The harvester rolls over strawberry beds 48-56 inches wide, and can adjust for different heights, Cobb said. A key piece of the work was finding a soft touch for the robotic arms.
“You can’t do anything else before you figure out how to handle the fruit gently and carefully,” Cobb said.
He added, though, that “we’re still learning things every day.” One of the goals for future models is to remove the need for a human driver.
The robots aren’t for sale. So far, the strawberry picker works on a piece-rate basis. The AFT website welcomes growers to schedule a demonstration. Cobb said he didn’t know when the technology would be more widely available to growers.
But a release could be coming sooner than previously expected. In late summer, AFT got a $7.5 million boost from new partners, including the investment arm of Yamaha Motor, Kubota, Catapult Ventures and Impact Venture Capital. Nolan Paul, partner and global agtech lead for Yamaha Motor Ventures & Laboratory Silicon Valley, said Yamaha’s investment group has an interest in specialty crop technologies. Yamaha and Kubota’s expertise lies in large-scale manufacturing. Yamaha has a robotics group and is interested in diversifying its business, which has traditionally been focused on motorsports. Its other investments to date have included automated apple picker Abundant Robotics and New Zealand-based RoboticsPlus, Paul said.
Yamaha’s interest in specialty crop technology is based on the premise of fruits and vegetables becoming more popular with consumers, and resources of all kinds – labor, farmland, food – becoming more scarce, Paul said. Labor shortages sometimes result in acres of fruit going unpicked, and strawberry production, in particular, is vulnerable to labor problems.
“If you’ve ever been out to try to pick strawberries, it’s got to be the hardest job in the world,” Paul said. “You’re out there out all day, and you’re bent over. You’re running back and forth.”
In part to make the job less strenuous for an aging farm labor workforce, some growers have moved strawberry plantings onto elevated ridges, or “tabletops.” And most robotics solutions are aimed tabletops or elevated beds.
But Paul said Yamaha invested in AFT in part because “they’re one of the few companies trying to solve the problem in-soil as opposed to tabletop systems out of the soil.”
“Right now, in the U.S. the acreage for in-soil is, I would say, 99.9% of acreage,” he said. “That’s where the pain is.

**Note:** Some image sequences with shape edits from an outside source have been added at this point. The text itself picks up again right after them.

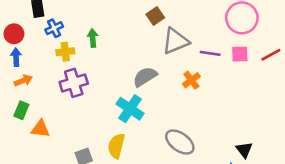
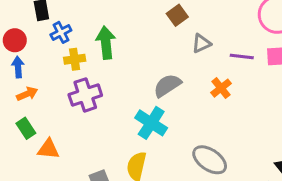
green arrow: (93, 38) -> (106, 43), size x1.5
gray triangle: (175, 41) -> (201, 43), size x0.6
green rectangle: (21, 110) -> (26, 128), turned -54

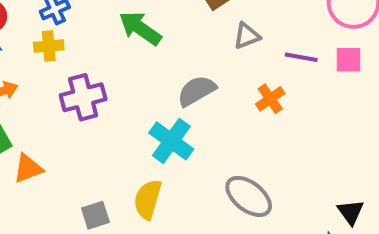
green arrow: (106, 43) -> (140, 28), moved, turned -52
yellow cross: (75, 59) -> (49, 46), moved
orange triangle: (48, 149) -> (28, 168), turned -30

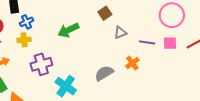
green arrow: (140, 28) -> (68, 30), turned -60
gray semicircle: (197, 91) -> (104, 73), moved
cyan cross: (171, 141) -> (66, 86), moved

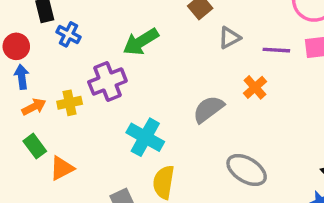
blue cross: (27, 22) -> (69, 34), turned -32
yellow cross: (24, 40) -> (70, 103), moved
purple cross: (41, 64) -> (107, 82), moved

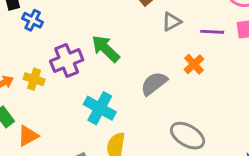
green arrow: (141, 42) -> (106, 49), moved, turned 76
yellow cross: (70, 103) -> (34, 79), turned 30

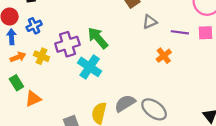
blue cross: (33, 20) -> (34, 26), moved, turned 32
gray semicircle: (154, 83) -> (125, 103), moved
cyan cross: (100, 108) -> (90, 67), moved

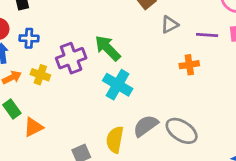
blue cross: (34, 26) -> (29, 38), turned 32
orange cross: (164, 56) -> (189, 65), turned 32
cyan cross: (90, 67) -> (118, 85), moved

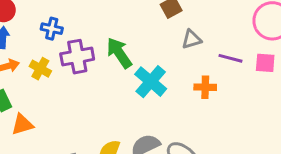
blue cross: (29, 38) -> (52, 29), moved
cyan cross: (118, 85) -> (151, 82), moved

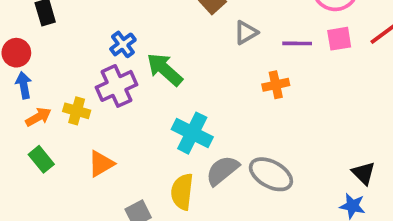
blue cross: (52, 29) -> (123, 44), moved, turned -35
cyan cross: (151, 82) -> (192, 133), moved
orange triangle: (22, 125) -> (101, 164), moved

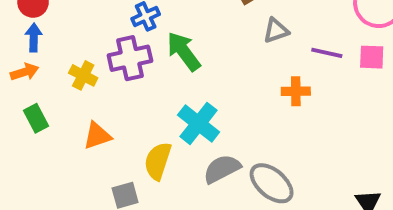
orange arrow: (38, 117) -> (25, 72), moved
yellow semicircle: (182, 192) -> (158, 161), moved

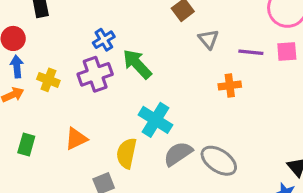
gray triangle: (276, 30) -> (208, 39), turned -45
yellow cross: (83, 75) -> (48, 80), moved
green rectangle: (36, 118) -> (26, 144), moved, turned 50

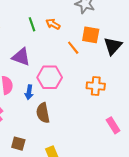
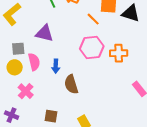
black triangle: (113, 46) -> (131, 13), turned -48
pink hexagon: (50, 77) -> (92, 47), moved

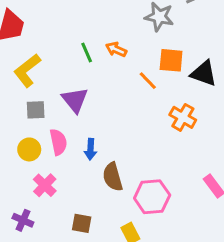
purple triangle: (45, 33) -> (75, 100), turned 36
pink hexagon: (92, 47) -> (152, 197), moved
gray square: (18, 49) -> (36, 110), moved
orange cross: (119, 53) -> (183, 117), moved, turned 30

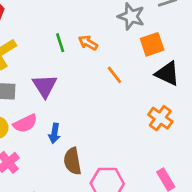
orange square: (171, 60) -> (152, 44), moved, turned -30
orange cross: (183, 117) -> (160, 118), moved
pink semicircle: (58, 142) -> (25, 123), turned 70

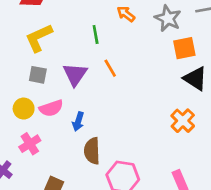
orange arrow: (88, 43) -> (126, 14), moved
orange line: (114, 75) -> (110, 68), moved

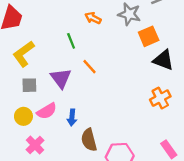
orange cross: (183, 121) -> (160, 98), turned 30

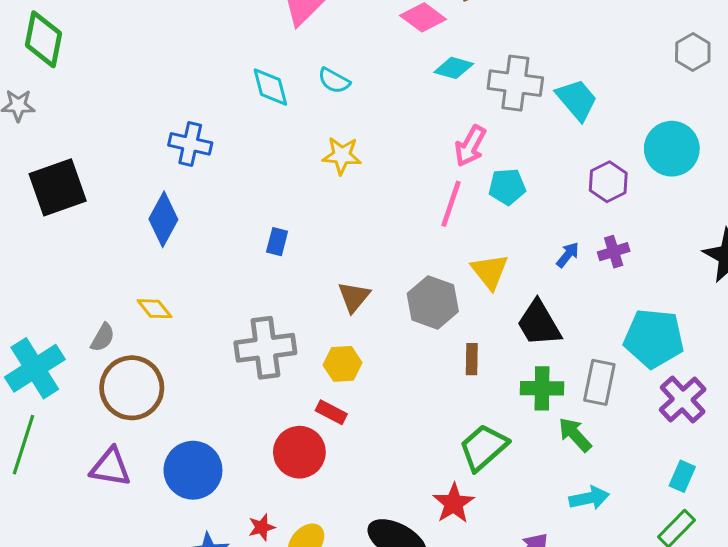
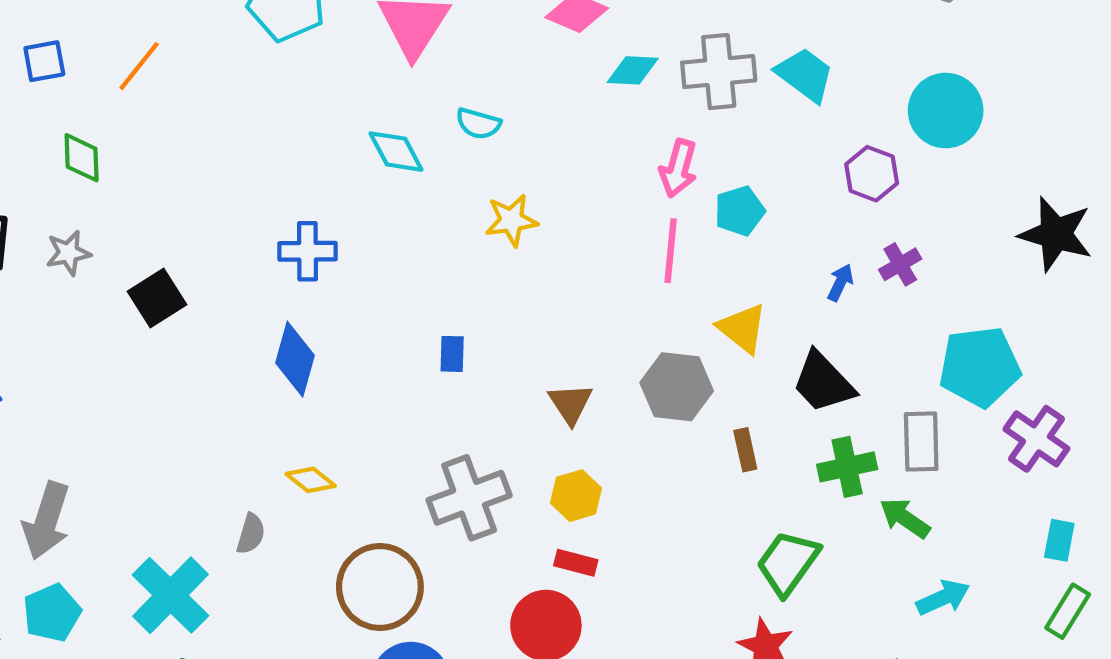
green diamond: (43, 39) -> (82, 158), size x0.7
black square: (58, 187) -> (157, 298), moved, size x0.7
brown circle: (132, 388) -> (380, 587), moved

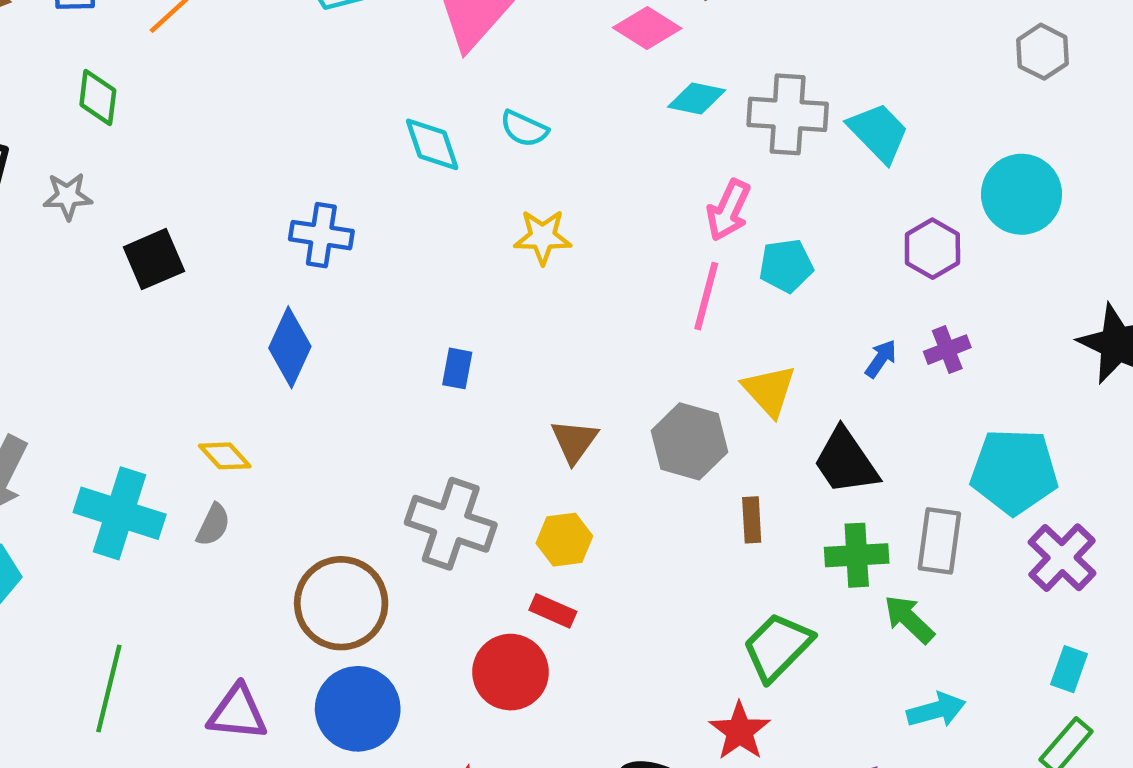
yellow diamond: (311, 480) -> (225, 456), moved
gray cross: (469, 498) -> (451, 524), turned 30
cyan cross: (171, 595) -> (120, 513), moved, turned -36

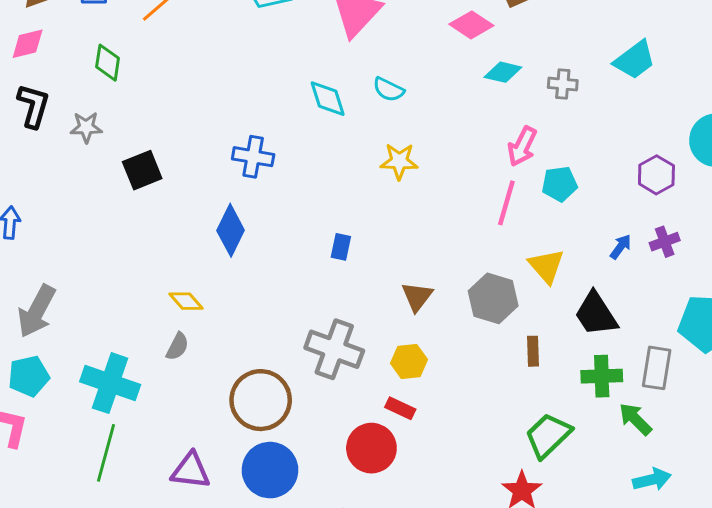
gray cross: (788, 114) -> (563, 84), size x0.6
cyan trapezoid: (879, 132) -> (635, 60), moved, turned 96
cyan cross: (120, 513) -> (110, 383), moved

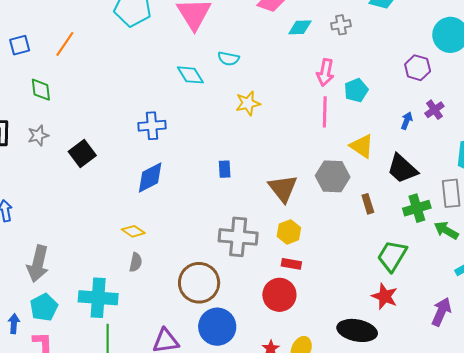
blue diamond: (231, 230) -> (150, 177), turned 52
brown triangle: (417, 297) -> (283, 188), size x1.4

The U.S. may in time move to more tabletop (strawberry growing), but it’s more expensive; it requires more talent. The sophistication of how to grow in a tabletop environment – that talent pool is lacking in the U.S.”
Yamaha’s other attraction to AFT, Paul said is that tight-knit group already has completed one other robotics project. Greenbotics – a startup with automation for cleaning industrial-sized solar panels – was purchased by SunPower in 2013.
Robotics development – like strawberry picking and commercial strawberry growing – is challenging work.
“We’re just trying to be humble about how hard it is to be a grower,” Cobb said. “It’s certainly hard to be building robotic equipment and when you put those hands together, it’s even harder all around. We’re trying to be humble about the problems. You continuously learn and improve.”